In 2017, the Catholic Bishop of El Paso wrote the “Pastoral Letter on Migration to the People of God in the Diocese of El Paso” that has some really inspirational messaging for me. Though I am not from these or any borderlands, I feel quite at home here and I am very moved by the message he puts forth. The letter focuses on the issues of migration and border realities and how they have affected this binational community with special attention to the abundant response that has shaped the spirit of resilience here. He writes, “Our Chihuahuan Desert has been a powerful place of encounter, where a true culture of encuentro has taken root and allowed flowers of life, culture, and faith to bloom even in the driest of sands… We are servants on the patient journey towards the civilization of love that the Spirit is preparing for all of humanity.” To me, that is so beautiful – to think of myself and my neighbors as servants on a patient journey towards a love that includes everyone. I know that is for some a lofty, “pie in the sky” type of idea, but God requires nothing less, and if I really want to call myself a “practicing Catholic” as I do, I hope I can even in the smallest ways strive to be on the right path of that journey. He also talks about how Catholic teaching is very clear on how we ought to respond to migrants, refugees, and those who are very much part of our communities but do not have legal status: “There is no distinction between documented and undocumented when together we receive the Bread of Life in our chapels and churches.”

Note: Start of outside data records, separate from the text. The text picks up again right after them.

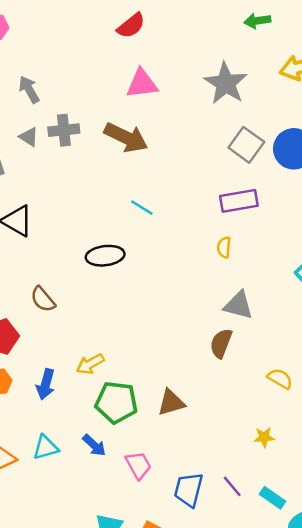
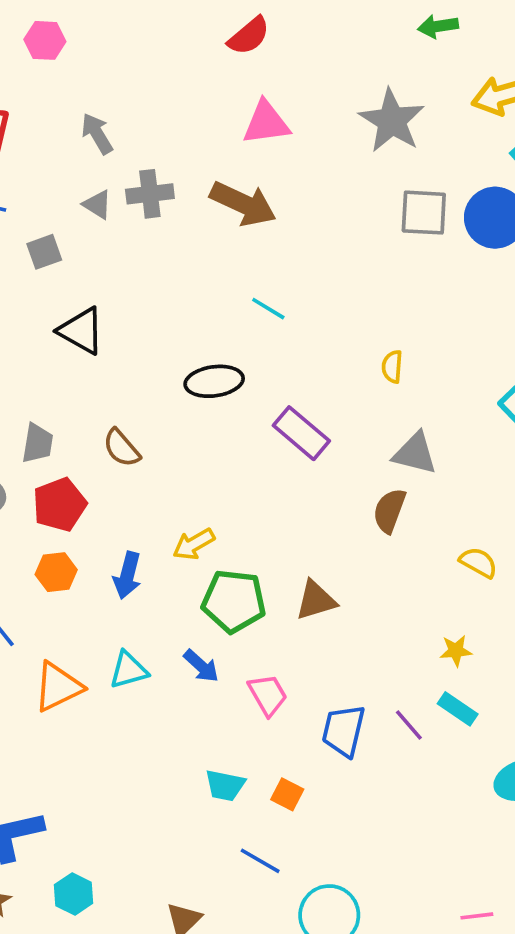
gray square: (246, 145) -> (424, 213), turned -32
purple rectangle: (239, 201) -> (301, 433), moved, turned 51
cyan rectangle: (273, 498) -> (458, 709), moved

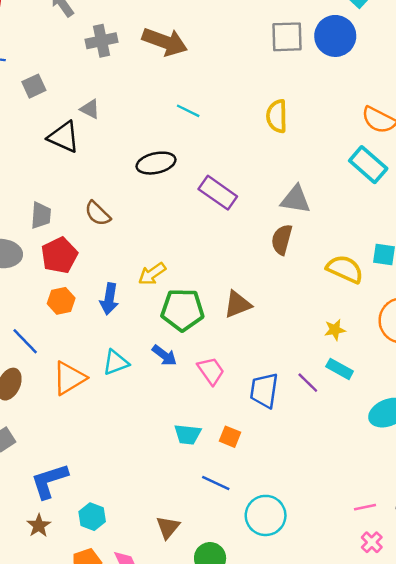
gray triangle: (97, 205) -> (90, 109), moved
yellow semicircle: (392, 367) -> (277, 116), moved, size x1.5
yellow semicircle: (479, 562) -> (345, 269), size x1.4

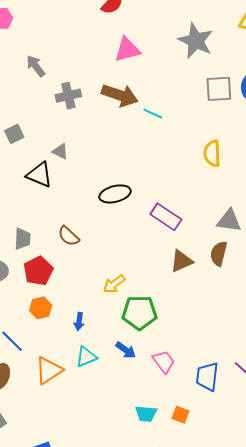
cyan line: (188, 111) -> (153, 114), moved
blue arrow: (109, 299) -> (79, 321), moved, size x0.7
brown triangle: (238, 304) -> (181, 261), moved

For me, these ideas are affirming in the light of the suffering and destruction that is occurring for many people across the world. To me, the response to the increasing woes of climate change, gang and cartel rule and impunity, poverty, drug use, and violence is to inform ourselves and make individual and collective choices to address these harms not just for the sake of the people who are directly impacted but for the sake of all of humanity. Living my life in ignorance to all that has been revealed to me, especially these teachings and commands, would hardly be living at all.

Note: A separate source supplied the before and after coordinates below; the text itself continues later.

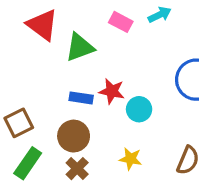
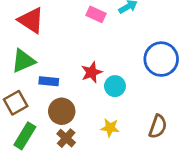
green triangle: (80, 47) -> (23, 61), moved
red star: (112, 91) -> (92, 72), turned -30
blue rectangle: (81, 98) -> (49, 81), moved

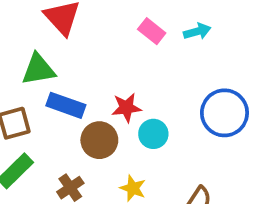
blue rectangle: (49, 81) -> (66, 105), size x1.4
brown circle: (62, 111) -> (99, 140), moved

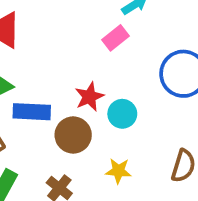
pink rectangle: (152, 31) -> (115, 38), moved, turned -60

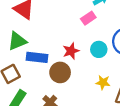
cyan circle: (122, 114) -> (99, 49), moved
yellow star: (118, 171) -> (103, 82), moved

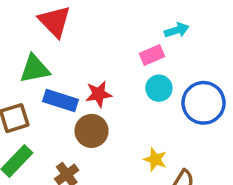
cyan circle: (99, 49) -> (159, 88), moved
red star: (71, 51) -> (99, 94), moved

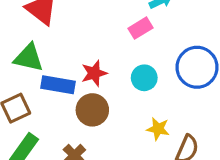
green triangle: (35, 69) -> (29, 58), turned 32
cyan circle: (159, 88) -> (144, 78), moved

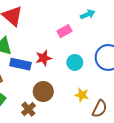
pink rectangle: (140, 28) -> (65, 31), moved
brown circle: (92, 110) -> (43, 92), moved

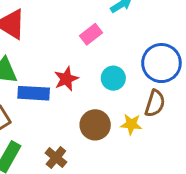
brown circle: (43, 92) -> (95, 125), moved
brown semicircle: (100, 109) -> (155, 103), moved

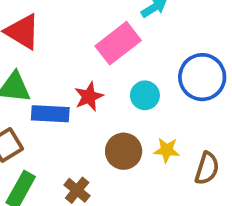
pink rectangle: (91, 34) -> (118, 43), size x1.6
brown semicircle: (155, 103) -> (207, 168), moved

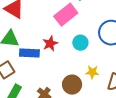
brown circle: (124, 151) -> (72, 85), moved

So here I am, blabbering on and on with not very much to show for it. I am a very convicted person, and I pray frequently that God use my whole body and soul in someway that builds up and continues this work towards a civilization of love. I haven’t done anything very remarkable, though. I make little kids giggle and paint walls different colors and look people deeply in the eye but there is so much room for growth. Though we volunteers, among many others who work with some kind of similar framework, are constantly despairing over the general direction of our global community and where we believe we are headed now (to abandon our souls for money), there is something about this space that allows us to continue exploring what might be a better way. For that gift, I am eternally grateful.

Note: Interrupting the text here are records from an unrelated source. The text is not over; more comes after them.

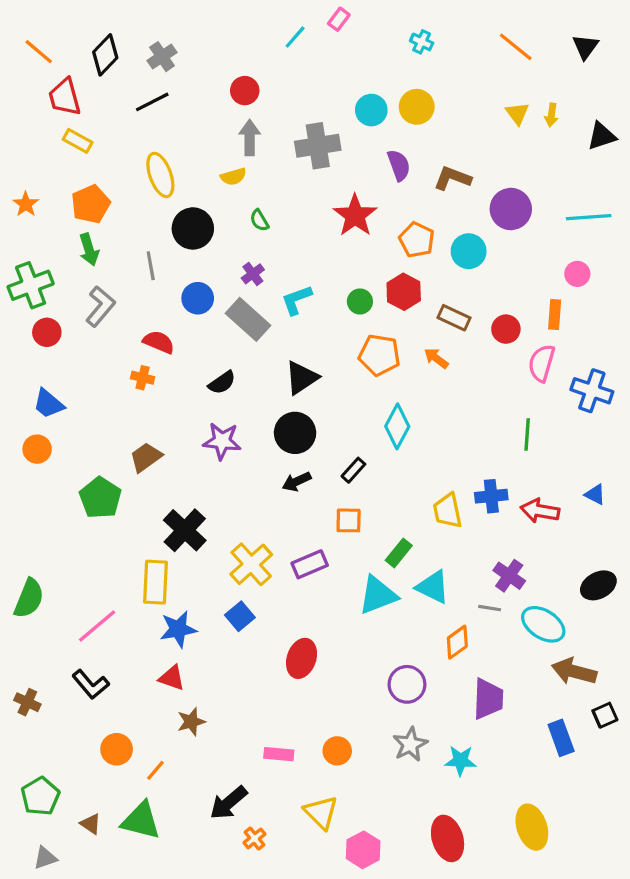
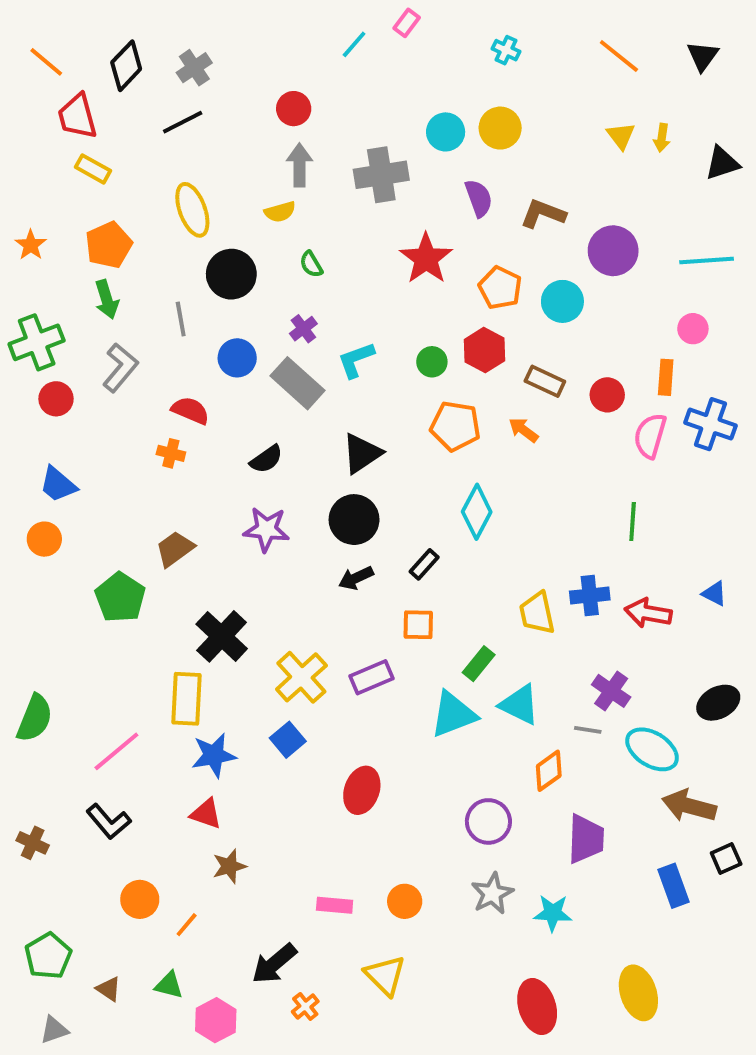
blue cross: (592, 391) -> (710, 424), moved
green triangle: (141, 821) -> (169, 985), size x0.6
pink hexagon: (363, 850) -> (216, 1020), moved

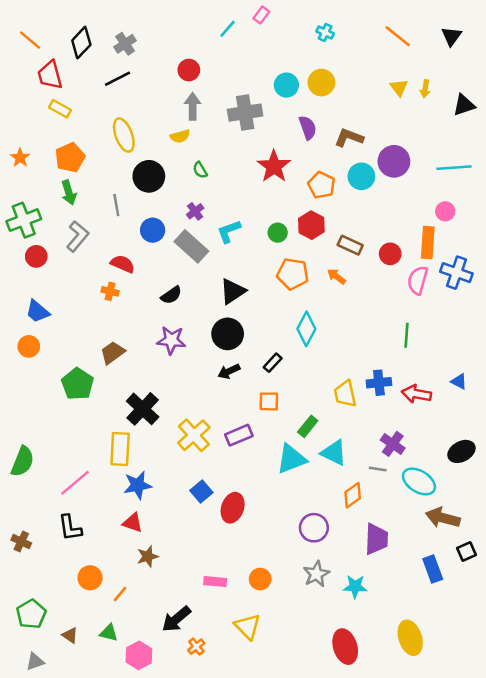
cyan circle: (562, 301) -> (361, 176), moved
orange rectangle: (666, 377) -> (428, 243), size x1.4
blue square: (288, 740) -> (201, 491), moved
black L-shape: (109, 821) -> (70, 528), turned 32

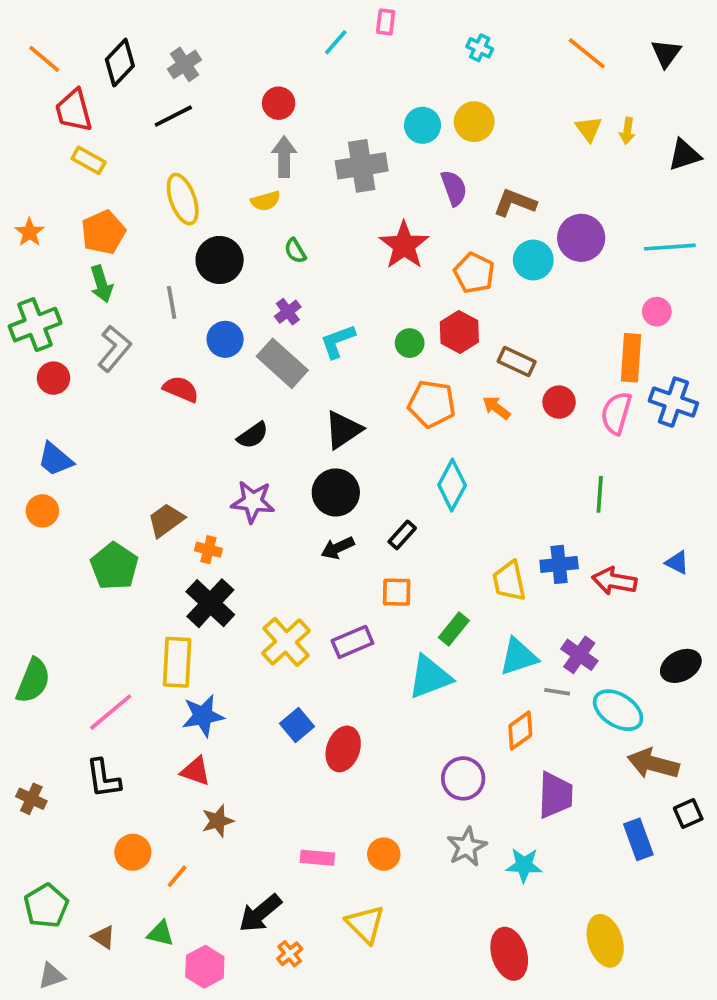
pink rectangle: (261, 15) -> (386, 22), turned -30
red circle: (390, 254) -> (559, 402), moved
orange cross: (110, 291) -> (208, 550), moved
cyan triangle: (334, 453) -> (518, 657), moved, turned -44

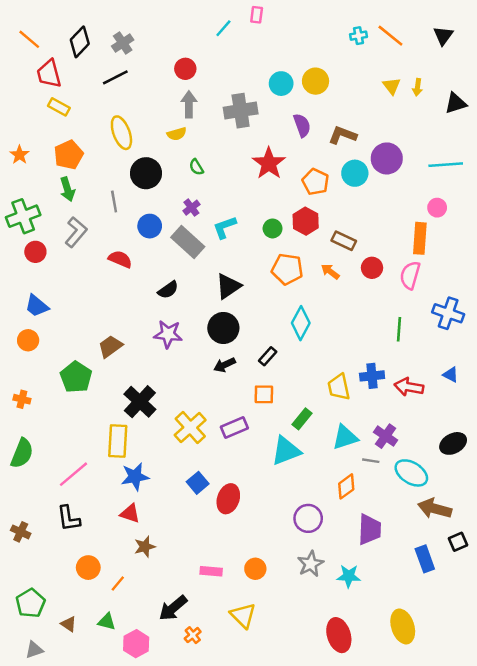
cyan cross: (480, 48) -> (359, 36), moved, turned -35
blue cross: (673, 402) -> (448, 313), moved
orange cross: (208, 550) -> (22, 399), moved

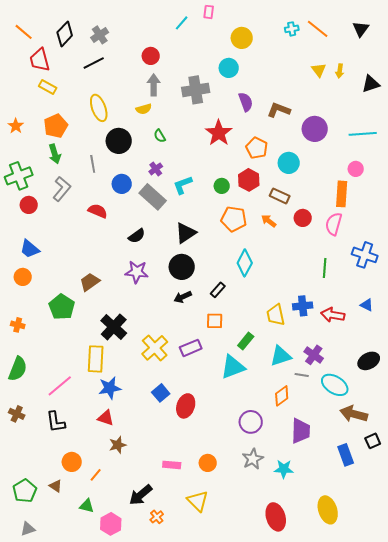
yellow circle: (316, 81) -> (242, 38), moved
cyan circle: (355, 173) -> (289, 163), moved
brown cross: (21, 532) -> (17, 414), moved
brown triangle: (69, 624) -> (56, 486), moved

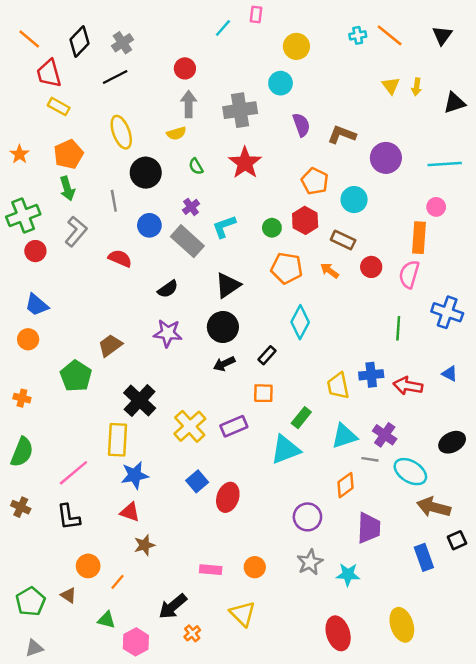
red star: (219, 133) -> (245, 163), moved

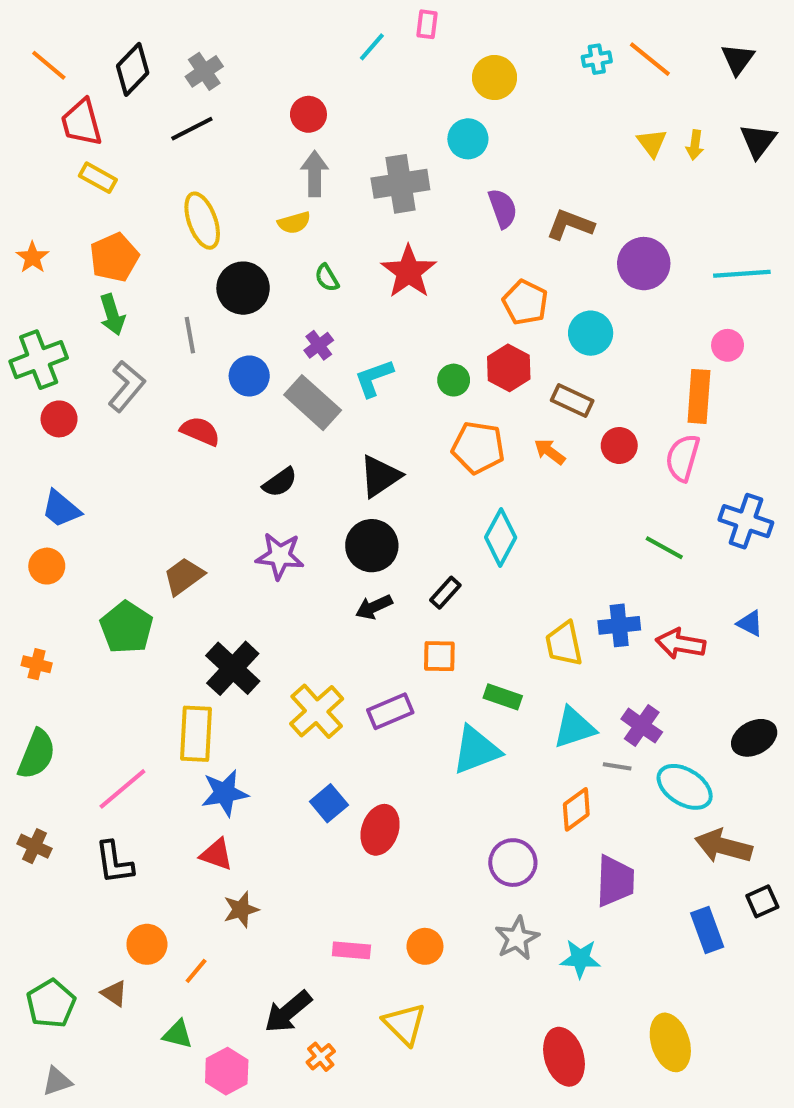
black triangle: (455, 103) -> (758, 141), moved, turned -35
green line: (398, 328) -> (664, 548), turned -65
green rectangle: (301, 418) -> (503, 697), turned 70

Though the Bishop’s letter was written specifically to the Catholic Church community of El Paso, I believe it applies equally to all communities everywhere. Moved to action with disdain for human rights abuses, exclusion, and infatuation with neoliberal consumer capitalism and all of its false promises, “May we take up new and prophetic actions to bring about the Kingdom of justice, truth and reconciliation in order to transform this desert, so that the burning sands will become pools, and the thirsty ground, springs of water.” Why shall we strive for springs of water to nourish the displaced and dispossessed? For me, it is because I “trust that God did not create a world without room for all at the banquet of life.”